While there are some significant differences between QI methodologies, they often relate to the emphasis placed on particular ideas or the way they are presented. For example, devotees of total quality management place great importance on the need for organizational leadership and a corporate approach to improvement [8]. Advocates of continuous QI stress the engagement of staff, the opportunities for improvement presented when errors or defects are found, and the idea that many, small improvements lead to a significant and continuing improvement [9]. In contrast, supporters of business process re-engineering or process redesign focus on conceptualizing the organization as a process, on the application of some basic principles in process flow analysis and design, and on the opportunity to make quantum leaps in improvement through radical process redesign [10]. Proponents of lean thinking emphasize the importance of understanding process functioning and reducing or eliminating waste (or unproductive effort) [11], while adherents of six sigma focus on the use of statistic process control techniques and the reduction of variation [12]. To use a linguistic simile, these QI methodologies are more like dialect forms of a common language than they are like different languages. They share a basic grammar and vocabulary, and differ mainly in areas like pronunciation and accent.

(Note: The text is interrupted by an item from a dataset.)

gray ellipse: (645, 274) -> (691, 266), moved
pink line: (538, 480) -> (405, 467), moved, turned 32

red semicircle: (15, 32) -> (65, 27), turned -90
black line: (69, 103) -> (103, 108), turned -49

QI: innovation or pseudoinnovation

Given that there is so much common ground to be found among QI methodologies, the constant process by which new QI ideas come into fashion, and then after a few years are replaced by something else, must be more a phenomenon of reinvention than true innovation [13]—what might be called ‘pseudoinnovation’. It could be argued here that most so-called ‘new’ QI ideas are largely a repackaging of the existing intellectual content, given a different spin or a fresh presentational gloss by their promoters. Differences in terminology serve to accentuate an appearance of innovation, and to conceal the essential continuity of content.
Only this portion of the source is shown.